Your goal: Where a line in the entries below contains the word "SPACE", count it. Return the total alone.

_____

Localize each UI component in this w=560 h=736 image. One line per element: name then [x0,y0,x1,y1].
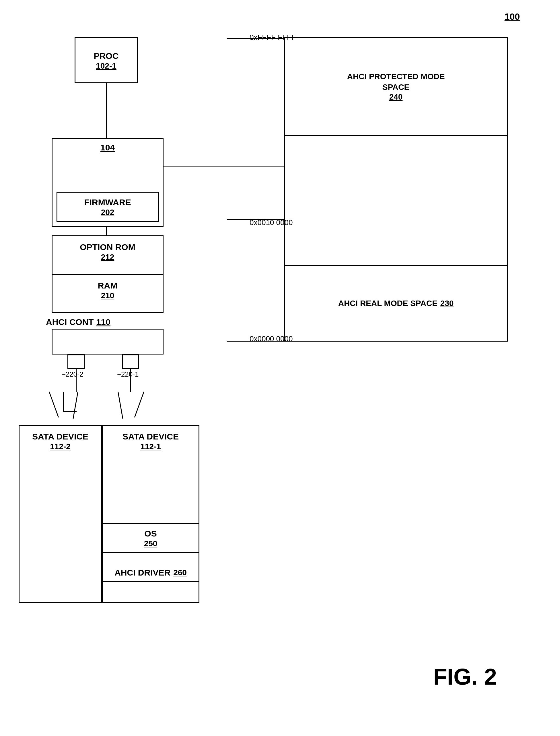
port-220-2-box [67,354,85,369]
protected-label2: SPACE [382,82,409,92]
bot-addr: 0x0000 0000 [250,334,293,343]
diagram-ref: 100 [505,11,520,22]
diag-left-2 [73,392,78,419]
protected-ref: 240 [389,92,403,102]
port2-left-line [63,392,64,412]
ahci-driver-ref: 260 [173,568,187,577]
real-mode-label: AHCI REAL MODE SPACE [338,298,437,308]
sata-device-2-box: SATA DEVICE 112-2 [19,425,102,603]
real-mode-ref: 230 [440,299,454,308]
addr-top-tick [227,38,284,39]
protected-label: AHCI PROTECTED MODE [347,71,445,82]
port-220-1-box [122,354,139,369]
os-box: OS 250 [103,523,199,553]
ahci-driver-box: AHCI DRIVER 260 [103,564,199,582]
port-220-2-label: −220-2 [62,370,83,378]
firmware-inner-box: FIRMWARE 202 [57,192,159,222]
port2-down-line [76,369,77,392]
addr-bot-tick [227,341,284,341]
protected-mode-box: AHCI PROTECTED MODE SPACE 240 [285,38,507,136]
option-rom-ref: 212 [101,252,114,262]
ahci-driver-label: AHCI DRIVER [114,567,170,578]
top-addr: 0xFFFF FFFF [250,33,296,42]
diagram: 100 PROC 102-1 104 FIRMWARE 202 OPTION R… [0,0,560,736]
memory-map-outer: AHCI PROTECTED MODE SPACE 240 AHCI REAL … [284,37,508,341]
ahci-cont-block: OPTION ROM 212 RAM 210 [52,235,164,313]
diag-right-2 [134,392,144,418]
ram-box: RAM 210 [53,275,163,312]
sata-device-1-box: SATA DEVICE 112-1 OS 250 AHCI DRIVER 260 [102,425,199,603]
option-rom-box: OPTION ROM 212 [53,236,163,275]
firmware-ref: 202 [57,208,158,217]
fw-outer-ref: 104 [100,143,115,152]
addr-mid-tick [227,219,284,220]
sata2-ref: 112-2 [50,442,71,451]
ram-label: RAM [98,280,117,291]
sata2-label: SATA DEVICE [32,431,88,442]
proc-box: PROC 102-1 [75,37,138,83]
sata1-label: SATA DEVICE [123,431,179,442]
firmware-label: FIRMWARE [57,197,158,208]
ahci-cont-label-text: AHCI CONT 110 [46,317,110,327]
os-ref: 250 [144,539,157,548]
ram-ref: 210 [101,291,114,300]
firmware-outer-box: 104 FIRMWARE 202 [52,138,164,227]
proc-to-fw-line [106,83,107,138]
real-mode-box: AHCI REAL MODE SPACE 230 [285,266,507,341]
port-220-1-label: −220-1 [117,370,139,378]
proc-ref: 102-1 [96,61,116,71]
ahci-cont-ref: 110 [96,317,110,327]
proc-label: PROC [94,50,119,61]
fw-to-mem-line [164,166,284,167]
diag-right-1 [118,392,123,419]
sata1-ref: 112-1 [140,442,161,451]
diag-left-1 [49,392,59,418]
ahci-cont-box [52,329,164,354]
os-label: OS [144,528,157,539]
fig-label: FIG. 2 [433,664,497,690]
port1-down-line [130,369,131,392]
option-rom-label: OPTION ROM [80,241,135,252]
sata1-bottom-empty [103,582,199,602]
mem-middle-empty [285,136,507,266]
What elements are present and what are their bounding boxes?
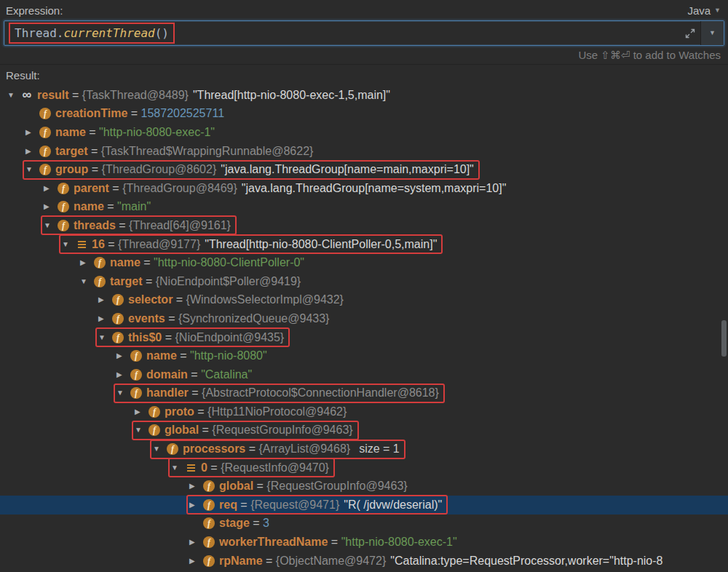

_____

Task result: 5